President Joe Biden announced that he’s forgiving $10,000 to $20,000 in student loan debt for individuals who make less than $125,000 a year and couples making less than $250,000. Because of a provision in the American Rescue Plan, the debt relief will not be considered taxable income at the federal level.
According to analysis from the Tax Foundation, “The American Rescue Plan Act of 2021 temporarily exempted student loan forgiveness under IDR plans from federal taxation through 2025 under the rationale that tax burden arising from treating forgiven student debt as income partially undermines debt relief.”
But what about state income tax?
New analysis from the Tax Foundation shows borrowers in 13 states could be charged. Hawaii has the highest maximum likely tax liability of $1,100 and Pennsylvania has the lowest at about $300. The other states including Kentucky, Arkansas, Idaho and Massachusetts, mostly range between $500 and $600.
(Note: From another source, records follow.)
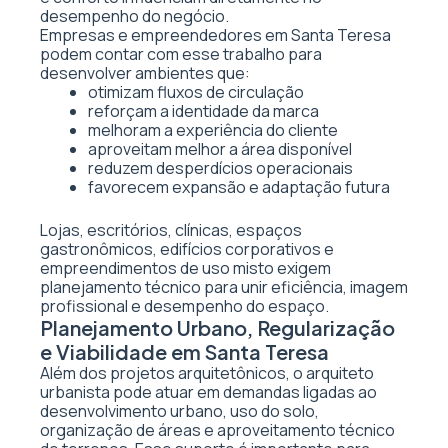
desempenho do negócio.
Empresas e empreendedores em Santa Teresa
podem contar com esse trabalho para
desenvolver ambientes que:
otimizam fluxos de circulação
reforçam a identidade da marca
melhoram a experiência do cliente
aproveitam melhor a área disponível
reduzem desperdícios operacionais
favorecem expansão e adaptação futura
Lojas, escritórios, clínicas, espaços
gastronômicos, edifícios corporativos e
empreendimentos de uso misto exigem
planejamento técnico para unir eficiência, imagem
profissional e desempenho do espaço.
Planejamento Urbano, Regularização
e Viabilidade em Santa Teresa
Além dos projetos arquitetônicos, o arquiteto
urbanista pode atuar em demandas ligadas ao
desenvolvimento urbano, uso do solo,
organização de áreas e aproveitamento técnico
“In the coming weeks and months, we are likely to see states issue guidance on the treatment of discharged student loan debt,” Jared Walczak, vice president of state projects at the Tax Foundation, said in a statement. “States which follow the federal treatment here will likewise exclude debt forgiveness from their own state income tax bases. But, for a variety of reasons, not every state does that.”
This isn’t a done deal. These states could align themselves with the federal government and not consider the forgiven debt taxable income. To do that, they’d either need to pass legislation or make the change administratively. Most states do align with the federal government and nine states don’t have state income tax, so residents in those states won’t have to worry.